Differntiation Bloody Confusing

[dagg3r]

Differntiation! Bloody Confusing!

HI guys help me out here with some differentitaion problems i'll post here what i have done and show me the way to go thanks
1. find dx/dt where x=(4-t)^5t

i tried using the chain rule but it doesn't work though cos you got that t constant do i use the logarithic way of differntiation so log X=5t*log(4-t) then i diff this?

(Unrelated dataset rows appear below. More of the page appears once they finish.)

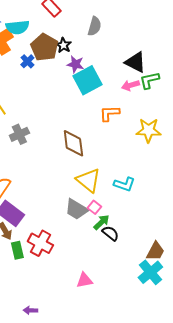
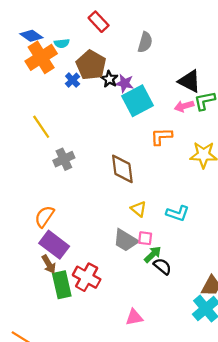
cyan semicircle: (17, 27) -> (62, 43), size x0.6
black star: (63, 45) -> (109, 79), moved
yellow triangle: (88, 180) -> (139, 209), size x0.6
pink square: (94, 207) -> (145, 238), turned -32
green rectangle: (17, 250) -> (62, 285), size x1.4

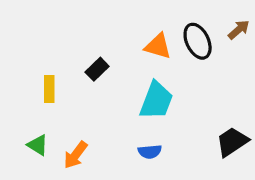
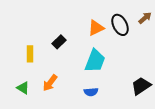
orange triangle: (158, 46) -> (96, 28), turned -42
orange arrow: (76, 155) -> (50, 83), moved

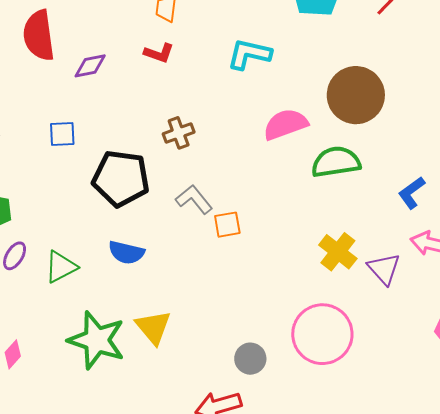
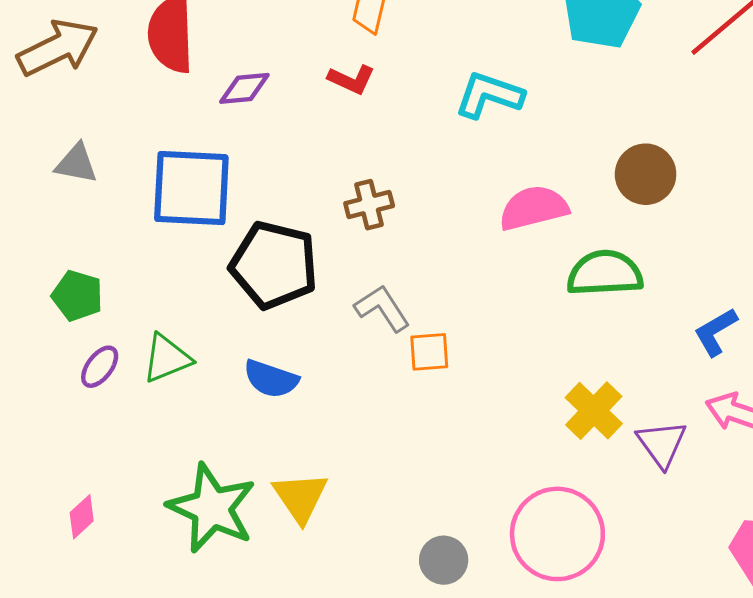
brown circle: (356, 95) -> (646, 174), size x0.7
blue square: (62, 134) -> (191, 188), size x2.0
green triangle: (61, 267) -> (167, 358), moved

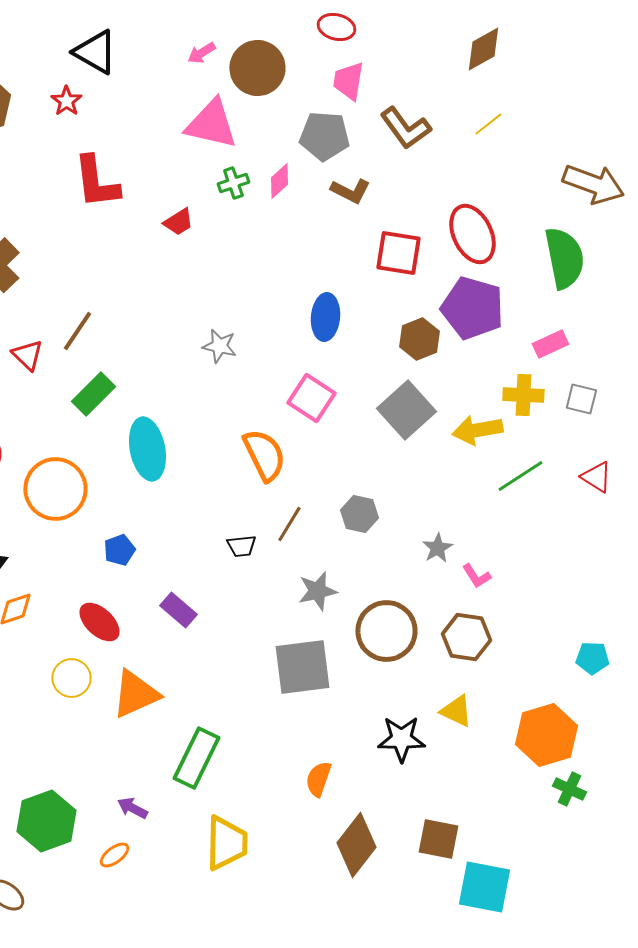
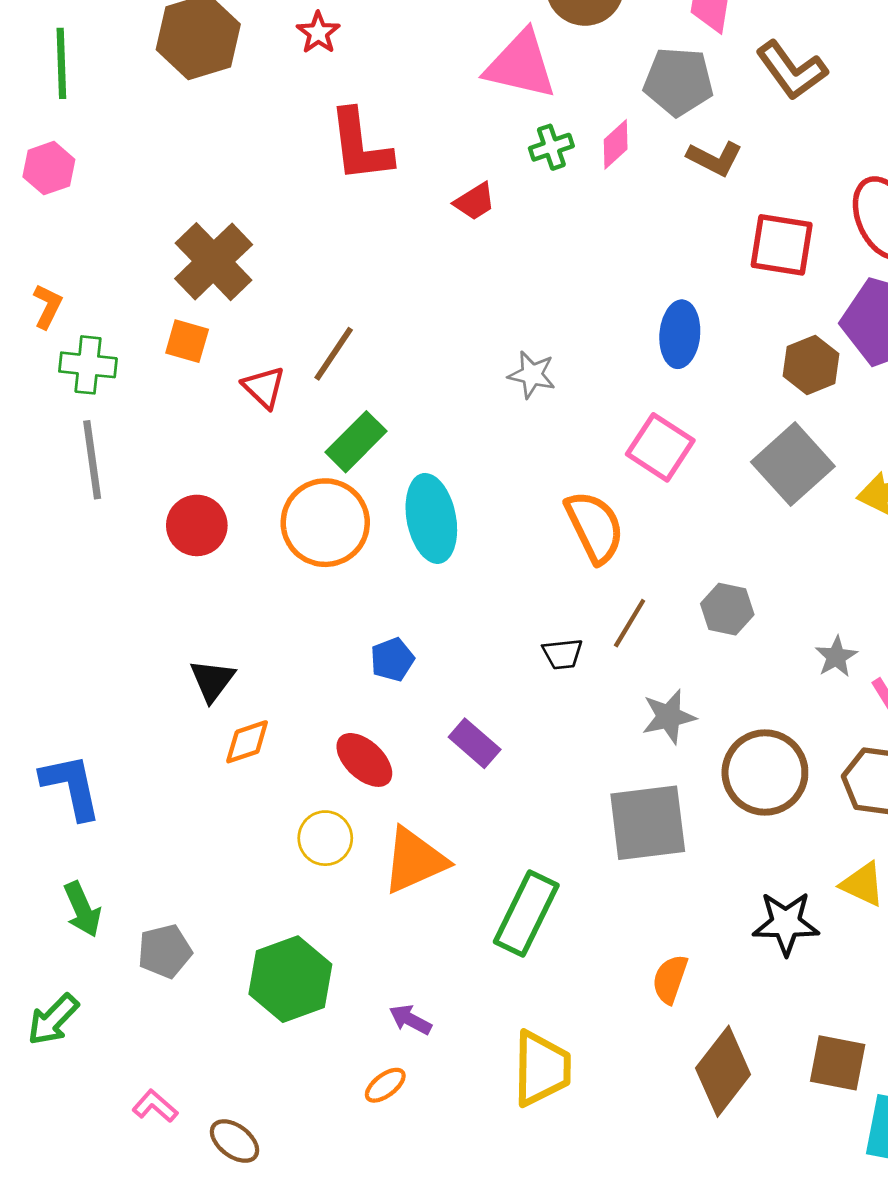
orange circle: (55, 489) -> (325, 523), moved
green rectangle: (196, 758) -> (526, 914), moved
green hexagon: (46, 821) -> (290, 979), moved

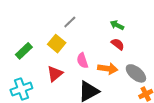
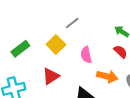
pink semicircle: (82, 61) -> (86, 55), moved

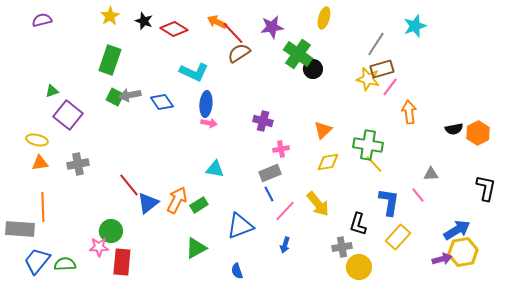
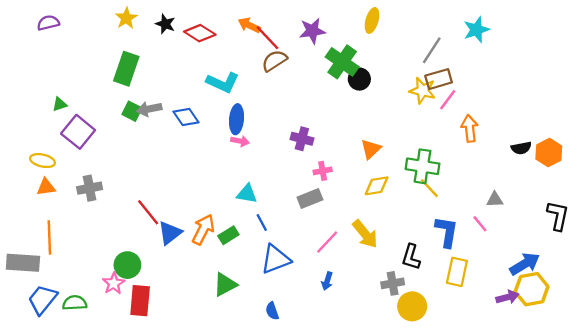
blue line: (269, 194) -> (262, 223), moved
yellow rectangle: (398, 237) -> (457, 272), turned -30
pink star: (99, 247) -> (114, 283), turned -30

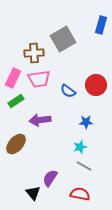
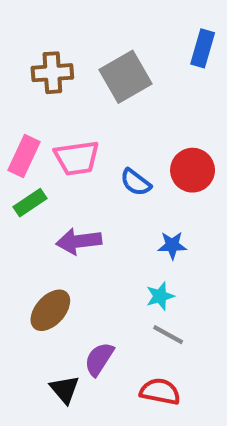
brown cross: (34, 53) -> (52, 73), moved
brown ellipse: (16, 144) -> (50, 310), moved

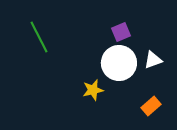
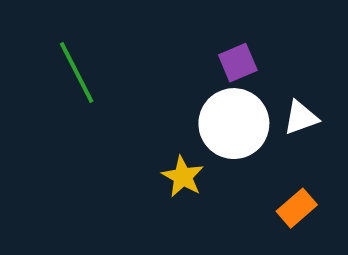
yellow star: (93, 90) -> (183, 177), turned -30

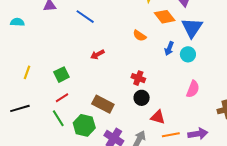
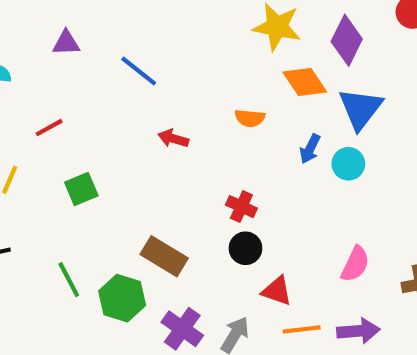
orange semicircle: (140, 36) -> (250, 118), turned -32
red arrow: (97, 54) -> (173, 139), moved, turned 40
pink semicircle: (193, 89) -> (355, 264), moved
red line: (62, 98) -> (49, 128), moved

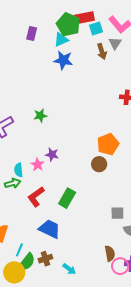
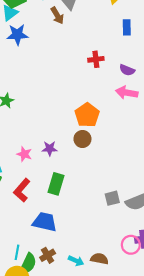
purple star: (52, 155) -> (50, 149), moved
pink star: (37, 165) -> (24, 154), moved
gray square: (117, 213) -> (112, 198), moved
brown semicircle: (110, 254) -> (99, 259), moved, turned -56

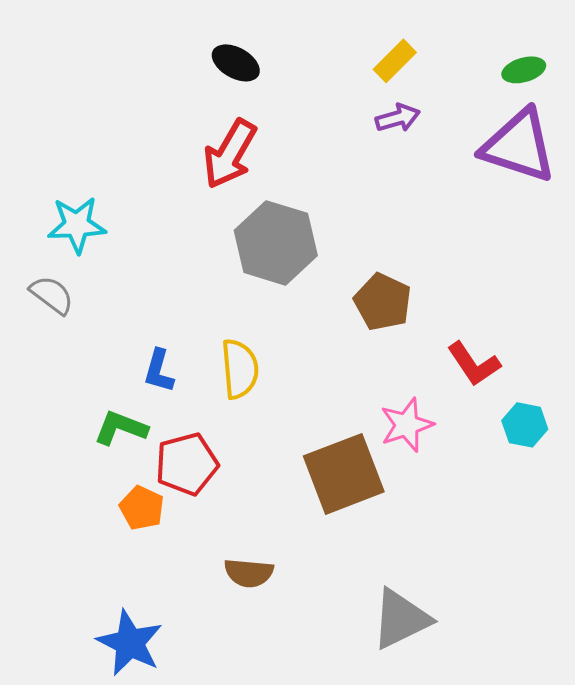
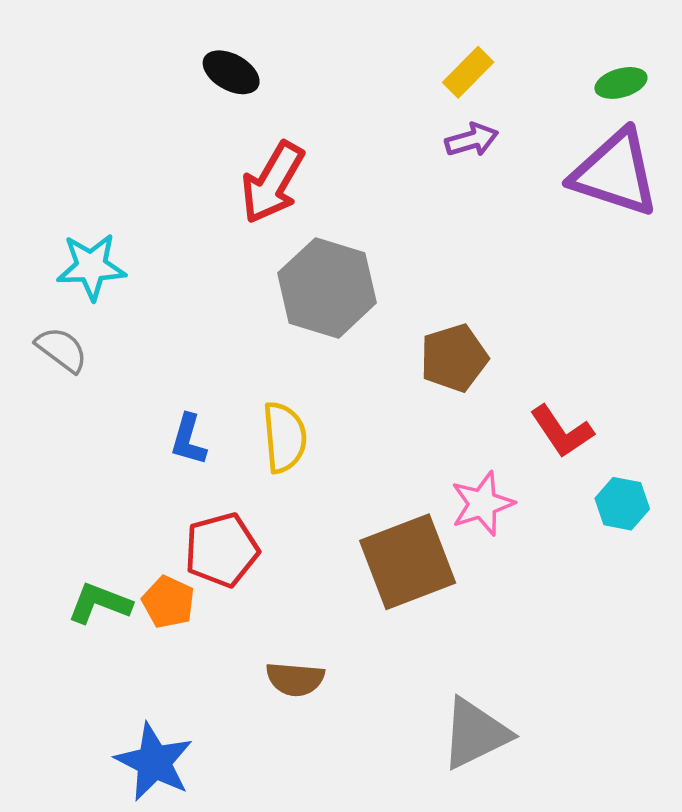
black ellipse: (236, 63) -> (231, 72), moved
brown pentagon: (383, 302) -> (454, 358), turned 30
green L-shape: (121, 428) -> (100, 603), moved

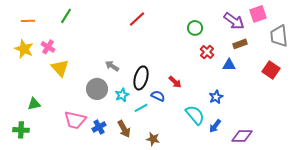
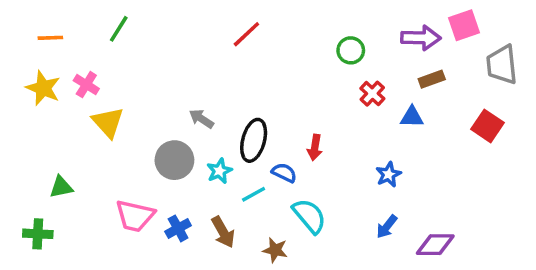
purple arrow: (234, 21) -> (421, 38), turned -35
red arrow: (175, 82) -> (315, 148), turned 56
cyan semicircle: (195, 115) -> (309, 216), moved

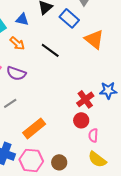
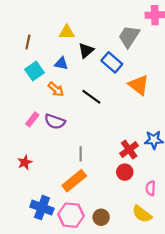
gray line: (10, 103) -> (81, 154), moved, turned -56
pink semicircle: (93, 135) -> (151, 188), moved

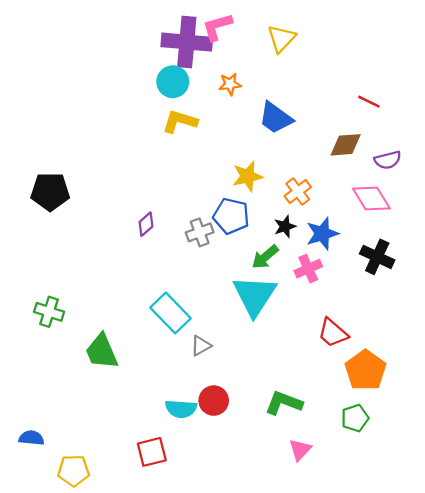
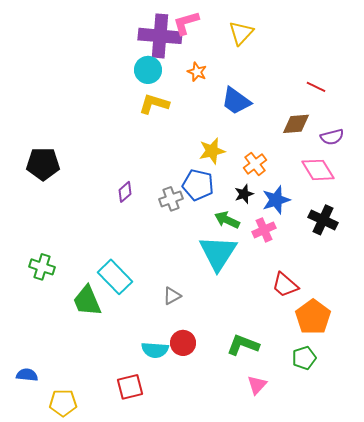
orange star: (230, 84) -> (197, 72), turned 30
green arrow: (265, 257) -> (227, 220), turned 65
cyan rectangle: (170, 313) -> (115, 277), moved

2. A red car is traveling east towards an intersection at a speed of 80km/hr while a blue car simultaneously traveling north away from the intersection at a speed of 60 km/hr. If the red car is 4km from the intersection and the blue car is 3km from the intersection what is the rate of change the cars are changing?

i drew pictures of this then started to think to try and use pythagoras and possibly use some differentiation there applying the direction changes of negatives and positive but got lost and somebody point me the steps on to solve this problem thanks

 

[whozum]

1. Try implicit differentiation
2. Set up a system of equations. I assume you meant RoC of the distance between the cars. The distance formula will probably come in handy.

Eq of motion for the cars are
x1 = 80t + 4
x2 = 60t - 3

The distance btwn the two functions as a function of time is the distance between the coordinates of x1 and x2 at any given time.

 

[dagg3r]

hmm how can you do implicit differentiation when its to the power of 5t? i tried to the log way and got this

lnx=5tloge(4-t)
then used product rule with u=5t v=loge(4-t)

dy/dx=(4-t)^5t * [ 5t(-1/4-t) + 5ln(4-t) ]

realling long and ugly i think i did it wrong reckon somebody can show me how to apply
implicit differentiation usually i can do it but got confused with the power of 5t

 

[whozum]

Type in (4-t)^(5t) into http://www.calc101.com/webMathematica/derivatives.jsp and change the variable from 'x' to 't'

 

[HallsofIvy]

hmm how can you do implicit differentiation when its to the power of 5t? i tried to the log way and got this

lnx=5tloge(4-t)
then used product rule with u=5t v=loge(4-t)

dy/dx=(4-t)^5t * [ 5t(-1/4-t) + 5ln(4-t) ]

realling long and ugly i think i did it wrong reckon somebody can show me how to apply
implicit differentiation usually i can do it but got confused with the power of 5t

Of course, you DON'T mean "dy/dx"

[tex]\frac{1}{ln x} \frac{dx}{dt}= 5 ln(4-t)- \frac{5t}{4-t}[/tex]
so
[tex]\frac{dx}{dt}= (4-t)^{5t}(5 ln(4-t)- \frac{5t}{4-t})[/tex]

looks like just what you have.

 

[OlderDan]

Of course, you DON'T mean "dy/dx"

[tex]\frac{1}{ln x} \frac{dx}{dt}= 5 ln(4-t)- \frac{5t}{4-t}[/tex]
so
[tex]\frac{dx}{dt}= (4-t)^{5t}(5 ln(4-t)- \frac{5t}{4-t})[/tex]

looks like just what you have.

And of course you don't mean [tex]\frac{1}{ln x} \frac{dx}{dt}[/tex]

You mean

[tex]\frac{d}{dt} ln x =\frac{1}{x} \frac{dx}{dt}= 5 ln(4-t)- \frac{5t}{4-t}[/tex]
so
[tex]\frac{dx}{dt}= (4-t)^{5t}(5 ln(4-t)- \frac{5t}{4-t})[/tex]

 

[HallsofIvy]

Oops: [tex]\frac{1}{x}\frac{dx}{dt}[/tex]